*TASK DESCRIPTION*
Check every line of the entries that follow, and copy the ones containing "качестве".

*RECORDS SUPPLIED*
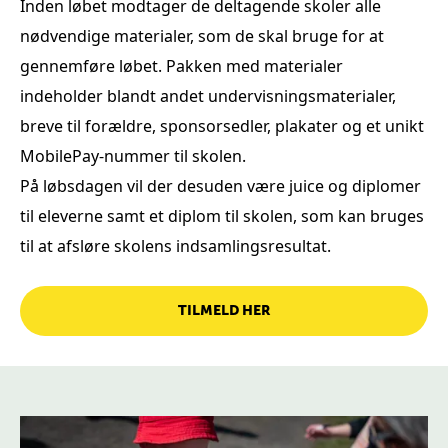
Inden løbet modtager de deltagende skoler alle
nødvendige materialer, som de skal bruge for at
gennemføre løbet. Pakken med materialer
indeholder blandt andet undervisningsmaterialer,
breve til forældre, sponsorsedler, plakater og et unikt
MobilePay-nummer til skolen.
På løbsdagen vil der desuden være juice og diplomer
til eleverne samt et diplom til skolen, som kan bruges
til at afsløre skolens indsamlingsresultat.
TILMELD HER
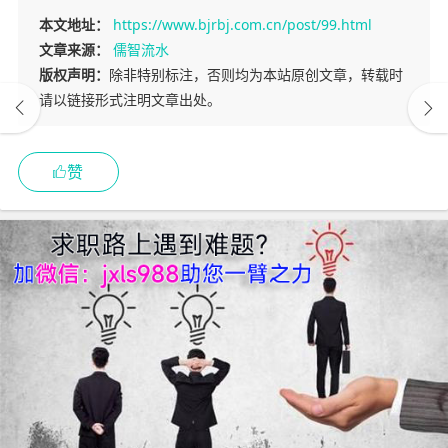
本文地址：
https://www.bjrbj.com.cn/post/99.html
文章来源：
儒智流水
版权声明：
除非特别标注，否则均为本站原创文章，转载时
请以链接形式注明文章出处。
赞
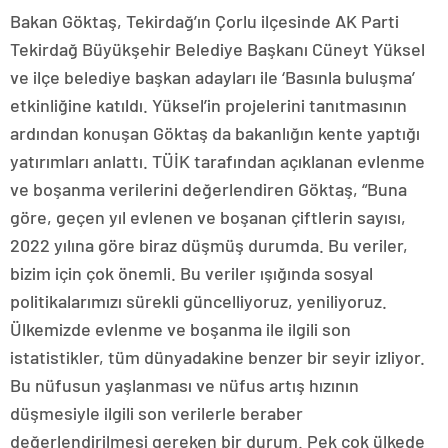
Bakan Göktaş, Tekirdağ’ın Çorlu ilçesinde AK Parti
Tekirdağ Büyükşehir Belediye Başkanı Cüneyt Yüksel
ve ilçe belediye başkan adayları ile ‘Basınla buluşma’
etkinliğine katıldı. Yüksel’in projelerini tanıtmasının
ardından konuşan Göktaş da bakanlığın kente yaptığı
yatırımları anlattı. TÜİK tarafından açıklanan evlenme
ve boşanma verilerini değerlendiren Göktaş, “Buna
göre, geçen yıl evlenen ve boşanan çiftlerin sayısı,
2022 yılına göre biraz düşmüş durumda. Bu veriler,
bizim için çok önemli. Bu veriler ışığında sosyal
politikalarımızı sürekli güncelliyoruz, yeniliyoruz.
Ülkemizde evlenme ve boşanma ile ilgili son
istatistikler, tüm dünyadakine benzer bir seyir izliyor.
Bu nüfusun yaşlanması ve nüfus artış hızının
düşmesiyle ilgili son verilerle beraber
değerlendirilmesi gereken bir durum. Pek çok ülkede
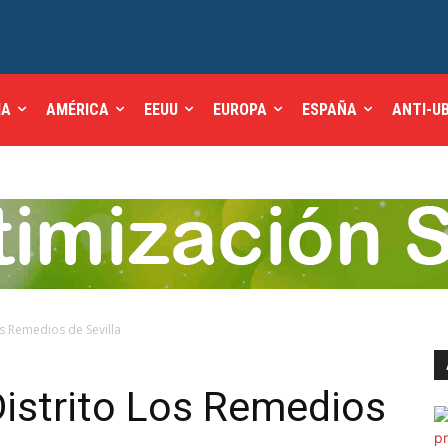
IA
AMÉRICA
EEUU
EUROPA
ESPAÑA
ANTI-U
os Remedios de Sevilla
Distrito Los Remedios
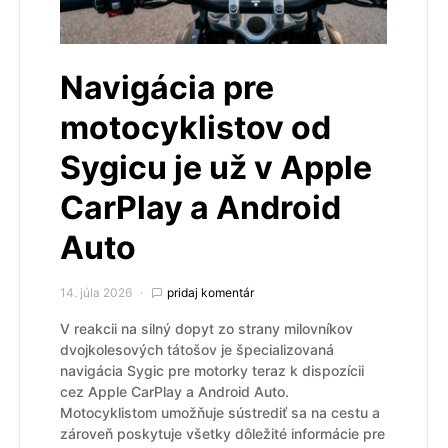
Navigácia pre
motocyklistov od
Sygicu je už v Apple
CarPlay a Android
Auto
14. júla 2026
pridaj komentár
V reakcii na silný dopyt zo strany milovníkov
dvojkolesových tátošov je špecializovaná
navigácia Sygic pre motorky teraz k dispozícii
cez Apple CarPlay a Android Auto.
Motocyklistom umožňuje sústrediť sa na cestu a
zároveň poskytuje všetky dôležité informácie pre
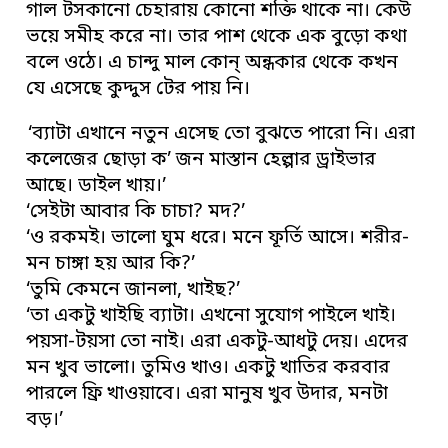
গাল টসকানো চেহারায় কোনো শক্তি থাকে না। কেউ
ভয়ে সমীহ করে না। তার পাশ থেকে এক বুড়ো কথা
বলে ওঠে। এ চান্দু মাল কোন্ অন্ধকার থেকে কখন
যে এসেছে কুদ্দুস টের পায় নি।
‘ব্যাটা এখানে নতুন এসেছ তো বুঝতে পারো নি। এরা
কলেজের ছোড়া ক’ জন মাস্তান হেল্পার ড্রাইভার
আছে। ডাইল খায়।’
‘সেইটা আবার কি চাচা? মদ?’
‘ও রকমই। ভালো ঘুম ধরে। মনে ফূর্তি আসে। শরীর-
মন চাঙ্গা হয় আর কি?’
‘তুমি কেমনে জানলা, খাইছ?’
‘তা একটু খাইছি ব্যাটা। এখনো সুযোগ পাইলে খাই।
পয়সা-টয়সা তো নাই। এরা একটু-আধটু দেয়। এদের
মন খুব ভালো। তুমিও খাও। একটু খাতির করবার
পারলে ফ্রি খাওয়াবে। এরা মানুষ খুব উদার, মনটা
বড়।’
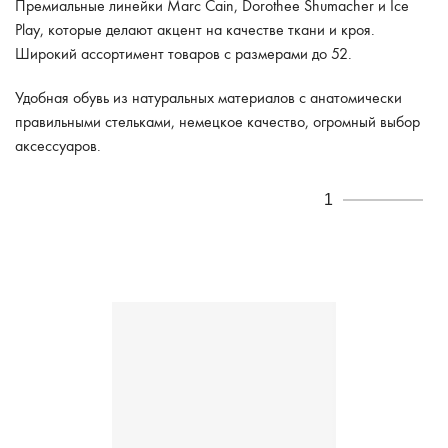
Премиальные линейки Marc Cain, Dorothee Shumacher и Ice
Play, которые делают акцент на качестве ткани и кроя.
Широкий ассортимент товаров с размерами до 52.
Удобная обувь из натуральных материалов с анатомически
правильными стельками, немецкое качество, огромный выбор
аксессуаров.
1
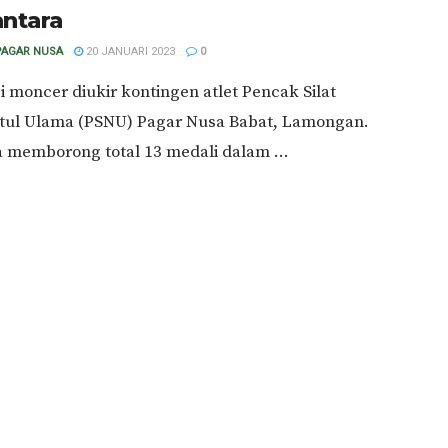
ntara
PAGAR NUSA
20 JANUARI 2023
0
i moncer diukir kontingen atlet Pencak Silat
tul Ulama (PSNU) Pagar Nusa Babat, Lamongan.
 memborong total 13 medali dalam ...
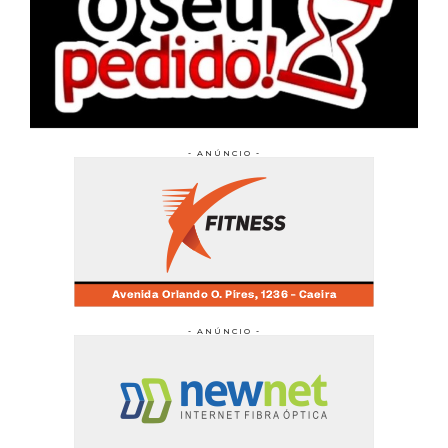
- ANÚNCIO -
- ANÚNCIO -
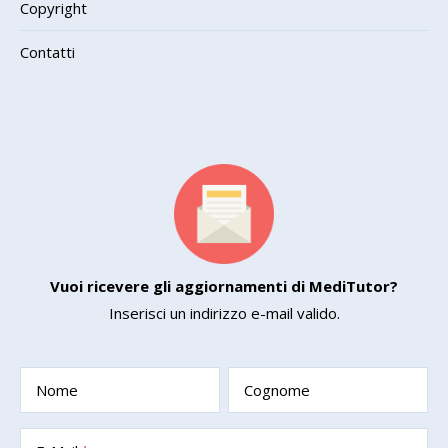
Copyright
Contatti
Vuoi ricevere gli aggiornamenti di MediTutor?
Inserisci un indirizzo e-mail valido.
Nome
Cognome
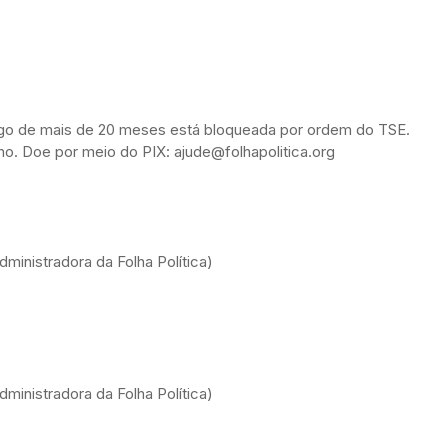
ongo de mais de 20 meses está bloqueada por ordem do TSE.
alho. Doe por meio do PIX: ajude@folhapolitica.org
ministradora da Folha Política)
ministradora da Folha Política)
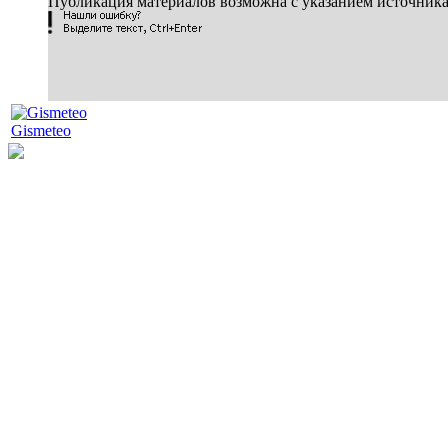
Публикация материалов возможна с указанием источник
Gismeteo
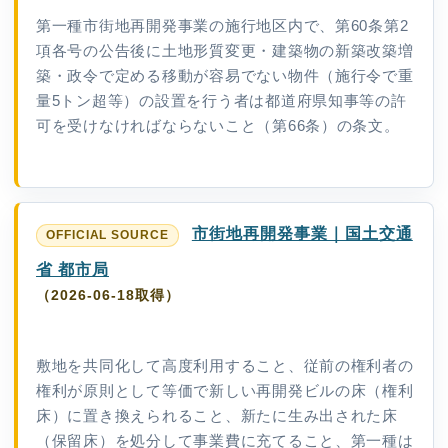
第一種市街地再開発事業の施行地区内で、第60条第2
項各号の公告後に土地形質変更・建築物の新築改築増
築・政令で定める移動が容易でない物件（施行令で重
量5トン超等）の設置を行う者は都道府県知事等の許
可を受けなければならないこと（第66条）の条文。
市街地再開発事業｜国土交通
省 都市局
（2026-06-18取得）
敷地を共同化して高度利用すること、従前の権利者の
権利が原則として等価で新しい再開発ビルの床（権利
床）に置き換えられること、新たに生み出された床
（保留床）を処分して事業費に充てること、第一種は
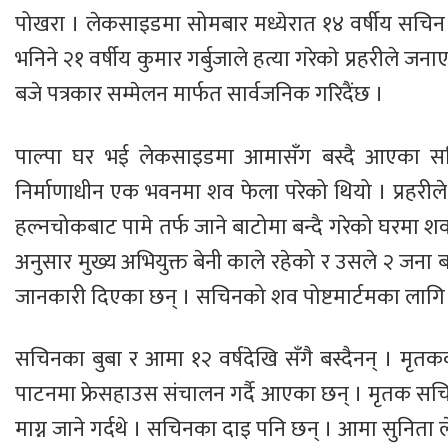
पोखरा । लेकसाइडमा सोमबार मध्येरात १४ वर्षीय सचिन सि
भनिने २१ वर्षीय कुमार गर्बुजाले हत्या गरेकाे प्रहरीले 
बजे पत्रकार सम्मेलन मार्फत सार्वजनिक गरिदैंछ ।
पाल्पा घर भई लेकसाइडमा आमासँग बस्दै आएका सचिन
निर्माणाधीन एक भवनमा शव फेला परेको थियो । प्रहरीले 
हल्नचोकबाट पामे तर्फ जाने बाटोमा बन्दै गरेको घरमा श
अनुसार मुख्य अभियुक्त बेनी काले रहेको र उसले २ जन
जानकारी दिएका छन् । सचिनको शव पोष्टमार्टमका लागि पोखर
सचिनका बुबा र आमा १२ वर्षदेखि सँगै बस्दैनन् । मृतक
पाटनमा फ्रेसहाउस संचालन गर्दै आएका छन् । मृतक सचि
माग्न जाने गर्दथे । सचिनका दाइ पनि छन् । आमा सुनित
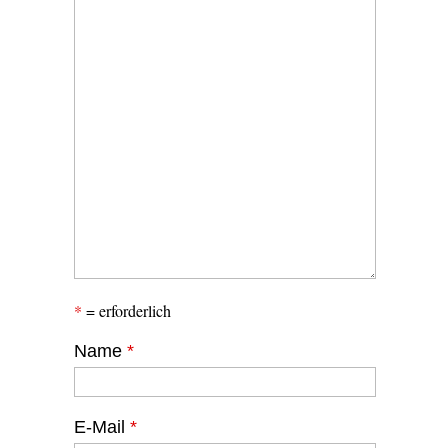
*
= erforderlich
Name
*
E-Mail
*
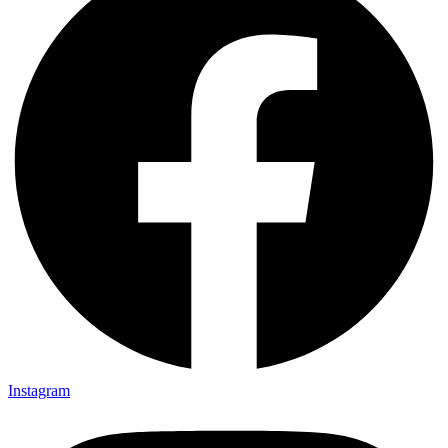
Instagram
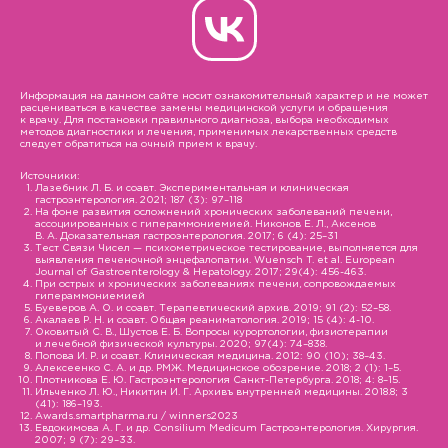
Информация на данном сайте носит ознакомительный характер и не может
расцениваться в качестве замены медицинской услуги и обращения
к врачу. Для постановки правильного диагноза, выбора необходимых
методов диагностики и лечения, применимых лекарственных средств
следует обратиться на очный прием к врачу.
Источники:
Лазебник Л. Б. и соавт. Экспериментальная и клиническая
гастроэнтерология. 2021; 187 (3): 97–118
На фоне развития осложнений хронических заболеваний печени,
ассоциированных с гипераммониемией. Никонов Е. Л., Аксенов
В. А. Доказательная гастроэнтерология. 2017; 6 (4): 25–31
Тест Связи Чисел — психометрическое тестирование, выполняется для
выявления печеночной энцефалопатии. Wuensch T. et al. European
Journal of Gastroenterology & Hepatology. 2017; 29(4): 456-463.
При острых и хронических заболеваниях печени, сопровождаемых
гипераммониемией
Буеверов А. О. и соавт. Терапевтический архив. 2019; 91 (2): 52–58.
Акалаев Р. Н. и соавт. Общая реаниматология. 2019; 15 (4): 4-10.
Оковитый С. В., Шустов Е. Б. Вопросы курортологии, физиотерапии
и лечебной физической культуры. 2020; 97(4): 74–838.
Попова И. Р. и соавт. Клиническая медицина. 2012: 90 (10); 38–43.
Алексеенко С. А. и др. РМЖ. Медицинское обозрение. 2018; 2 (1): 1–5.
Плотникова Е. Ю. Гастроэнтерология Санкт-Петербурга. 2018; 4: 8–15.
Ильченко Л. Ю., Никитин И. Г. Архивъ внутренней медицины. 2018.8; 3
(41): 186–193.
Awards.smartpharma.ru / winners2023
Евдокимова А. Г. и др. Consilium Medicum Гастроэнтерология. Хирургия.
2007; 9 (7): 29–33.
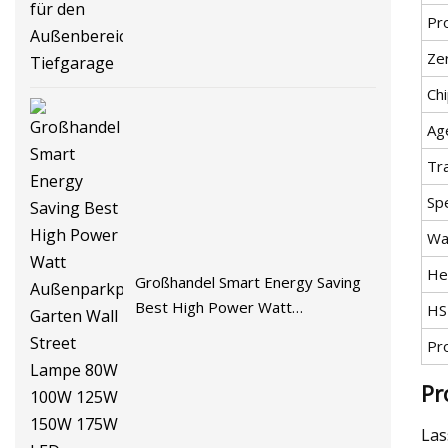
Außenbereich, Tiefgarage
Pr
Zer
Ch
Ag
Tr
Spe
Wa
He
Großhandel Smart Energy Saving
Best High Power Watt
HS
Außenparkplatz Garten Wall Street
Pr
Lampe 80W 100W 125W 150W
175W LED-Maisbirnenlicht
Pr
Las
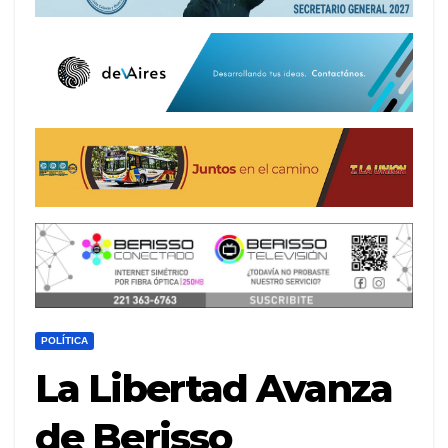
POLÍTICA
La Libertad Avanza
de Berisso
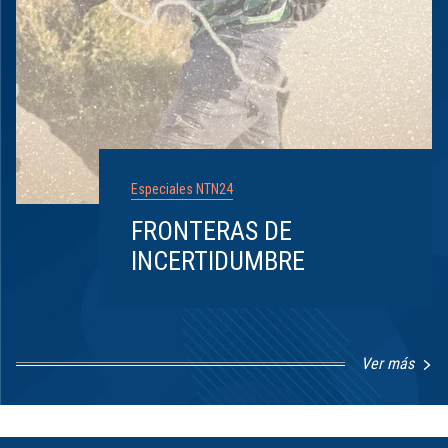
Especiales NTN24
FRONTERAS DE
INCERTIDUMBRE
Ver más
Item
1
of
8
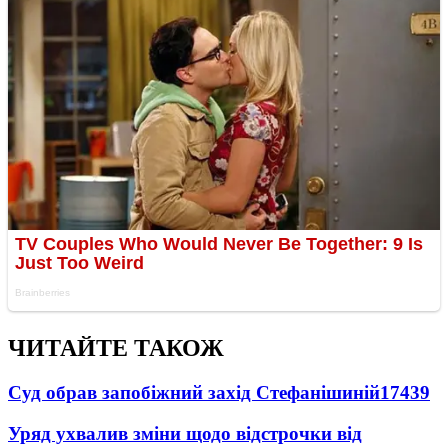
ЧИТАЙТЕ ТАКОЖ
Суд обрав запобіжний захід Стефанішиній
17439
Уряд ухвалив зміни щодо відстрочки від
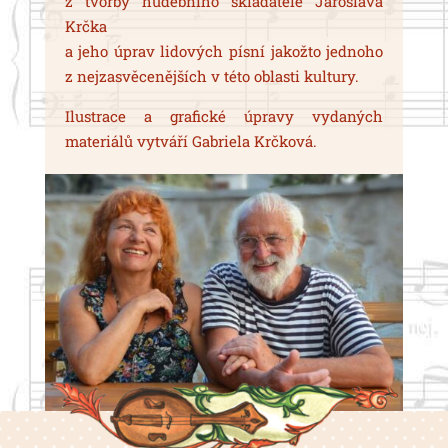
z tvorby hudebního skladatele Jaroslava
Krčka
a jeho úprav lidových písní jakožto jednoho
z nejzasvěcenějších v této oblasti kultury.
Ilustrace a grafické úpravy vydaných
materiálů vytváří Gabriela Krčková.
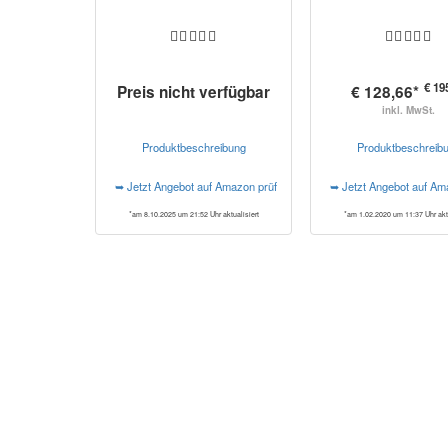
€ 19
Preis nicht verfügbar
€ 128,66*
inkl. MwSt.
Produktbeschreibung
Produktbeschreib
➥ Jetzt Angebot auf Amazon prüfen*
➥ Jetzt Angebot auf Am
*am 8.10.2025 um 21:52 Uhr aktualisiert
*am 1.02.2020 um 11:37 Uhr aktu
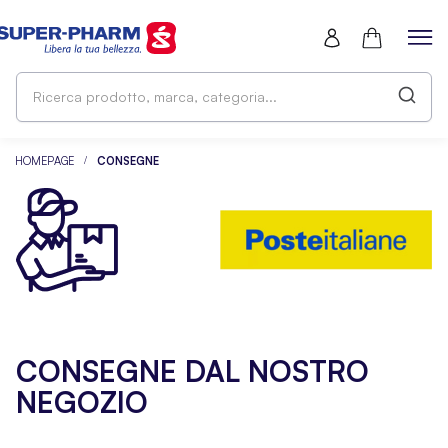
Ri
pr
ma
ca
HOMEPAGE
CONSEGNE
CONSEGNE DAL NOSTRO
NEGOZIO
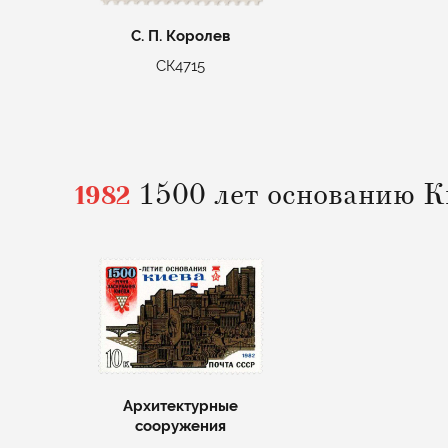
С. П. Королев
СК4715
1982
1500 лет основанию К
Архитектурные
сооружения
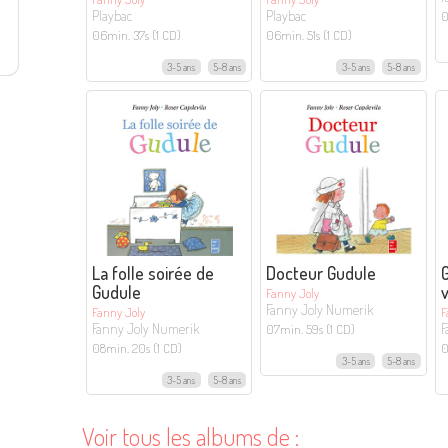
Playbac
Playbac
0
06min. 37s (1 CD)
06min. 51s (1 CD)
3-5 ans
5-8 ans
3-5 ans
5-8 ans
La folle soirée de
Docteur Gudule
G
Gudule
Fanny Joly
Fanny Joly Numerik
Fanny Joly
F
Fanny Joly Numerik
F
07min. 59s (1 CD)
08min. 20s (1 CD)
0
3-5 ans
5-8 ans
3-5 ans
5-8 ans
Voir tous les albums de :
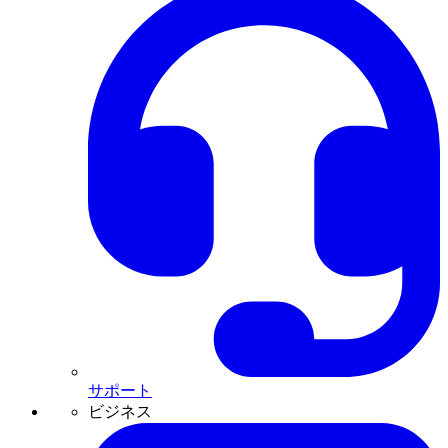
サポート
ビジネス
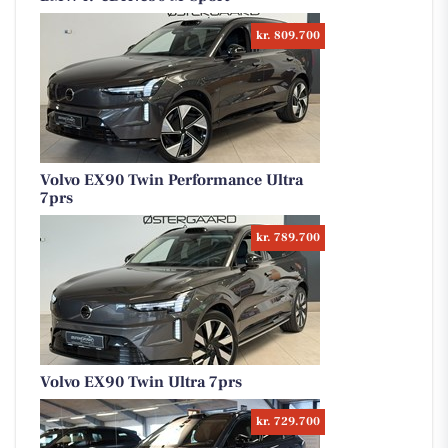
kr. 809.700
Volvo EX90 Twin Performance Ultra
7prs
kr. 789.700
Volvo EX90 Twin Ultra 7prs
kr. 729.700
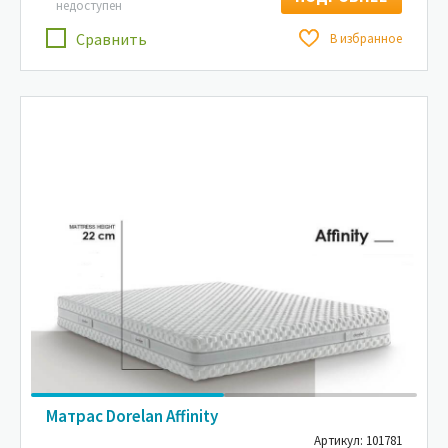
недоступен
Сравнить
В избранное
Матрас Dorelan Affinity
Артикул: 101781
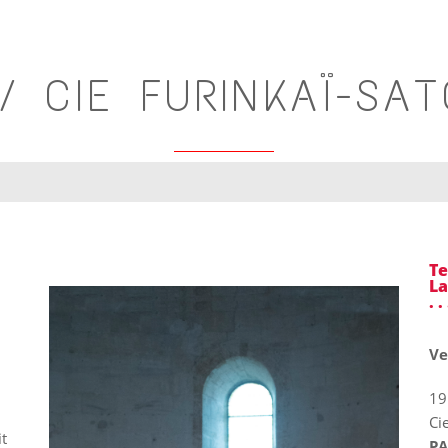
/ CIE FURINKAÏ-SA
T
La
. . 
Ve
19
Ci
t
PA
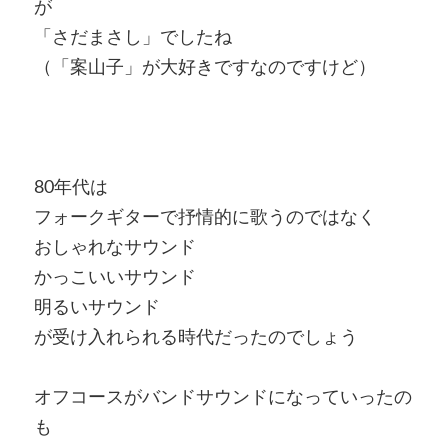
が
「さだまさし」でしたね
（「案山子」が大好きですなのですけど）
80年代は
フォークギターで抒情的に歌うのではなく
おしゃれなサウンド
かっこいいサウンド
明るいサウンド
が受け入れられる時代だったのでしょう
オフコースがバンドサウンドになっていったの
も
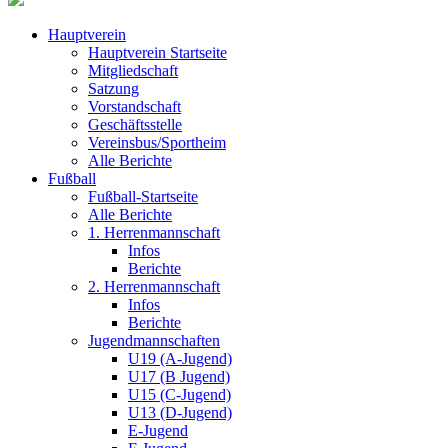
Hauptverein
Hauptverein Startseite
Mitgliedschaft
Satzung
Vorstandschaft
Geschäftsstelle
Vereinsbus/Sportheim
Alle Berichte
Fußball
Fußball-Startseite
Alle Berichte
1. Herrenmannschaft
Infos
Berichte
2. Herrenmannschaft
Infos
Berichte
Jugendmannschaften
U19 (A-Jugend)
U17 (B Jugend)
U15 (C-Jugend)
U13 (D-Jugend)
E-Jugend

*SOLUTION*
Play, которые делают акцент на качестве ткани и кроя.
расцениваться в качестве замены медицинской услуги и обращения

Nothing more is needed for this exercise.